Following with the previous post, this article examines some of the earliest accounts of women in the Church, although I find that they are either surrounded by legends and myths or ‘merely’ mothers to notable men.
Anthusa lived from c. 330 to 374 A.D. in Antioch. Widowed at the age of 20, she is remembered for her influence in the life of her son, John Chrysostom, one of the greatest preachers and leaders of the 4th-century church. Her contemporaries tell us Anthusa was cultured, attractive, and from a wealthy family. Yet she chose to not remarry after her husband’s death, deciding instead to devote herself to rearing her two children, John and his sister.
John later wrote that his mother not only taught her children to know and love the teachings of the Bible, but also that her very life was a model of biblical teaching. A student of law, rhetoric and the Scriptures, John was ordained by Bishop Meletius and later became bishop of Constantinople. A zealous missionary himself, he inspired numerous others to serve as missionaries. And he always emphasized that a crucial factor to effective evangelism is for Christians to be living examples of Christ-centeredness. Surely he learned something of this from his mother Anthusa.

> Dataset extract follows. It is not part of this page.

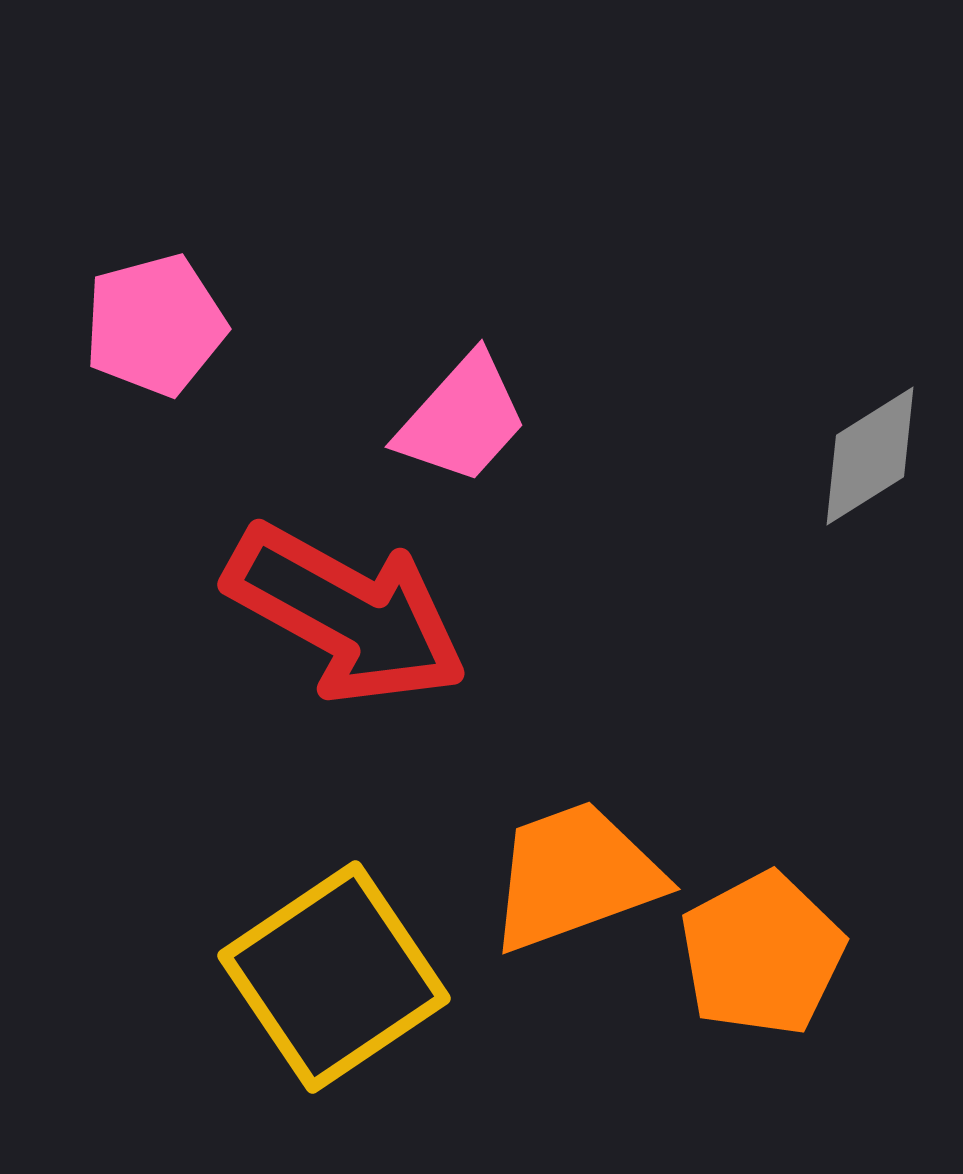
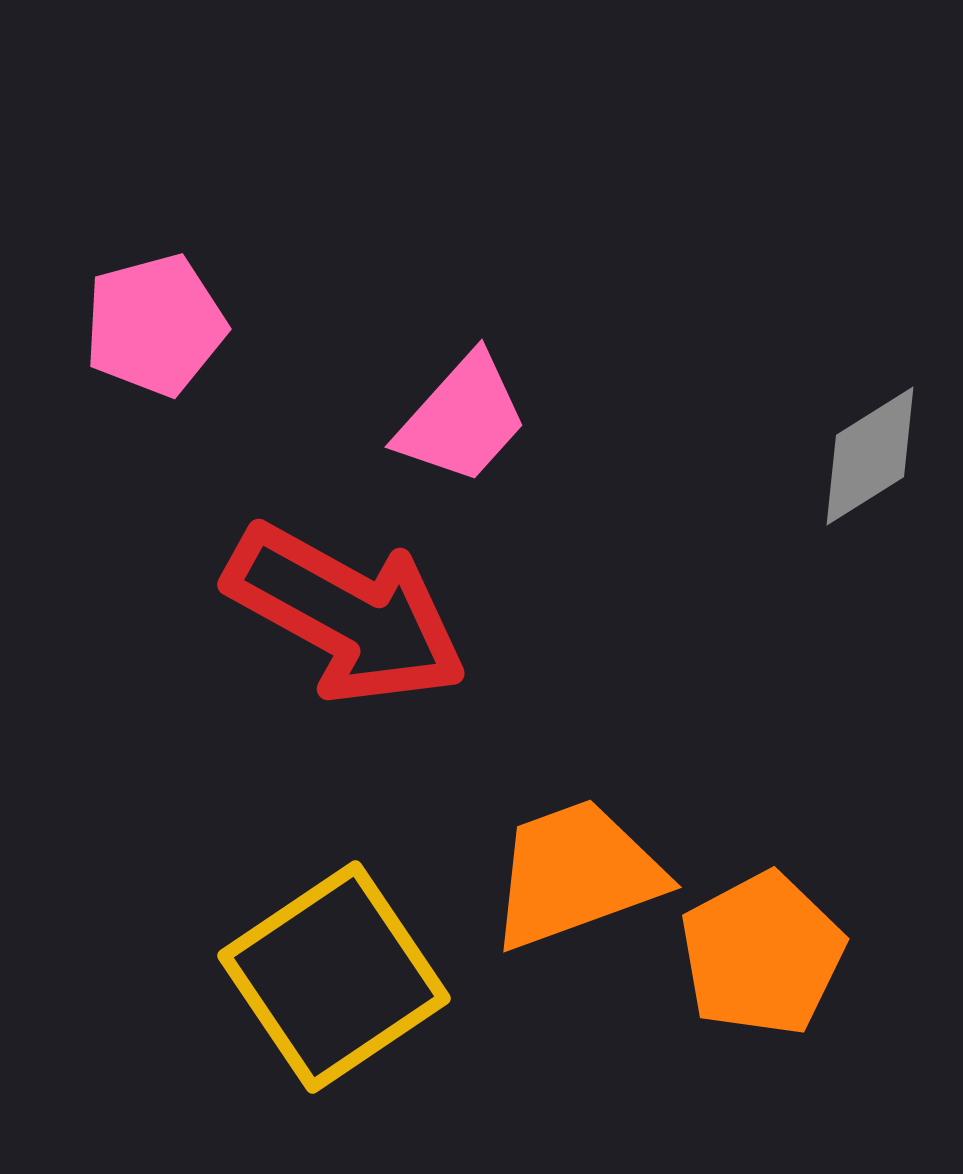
orange trapezoid: moved 1 px right, 2 px up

Chrysostom is known as the writer of numerous biblical commentaries, and as one of the most articulate and influential spokesmen for Christianity in his era. So much so, in fact, that the Empress Eudoxia tried in Chrysostom’s later years to silence the preacher by banishing him. Chrysostom deeply revered his mother, admiring her prayers and her faith, and cared for her until her death. We don’t know much else about Anthusa, but we know she had great positive influence, at the least by way of her influential son.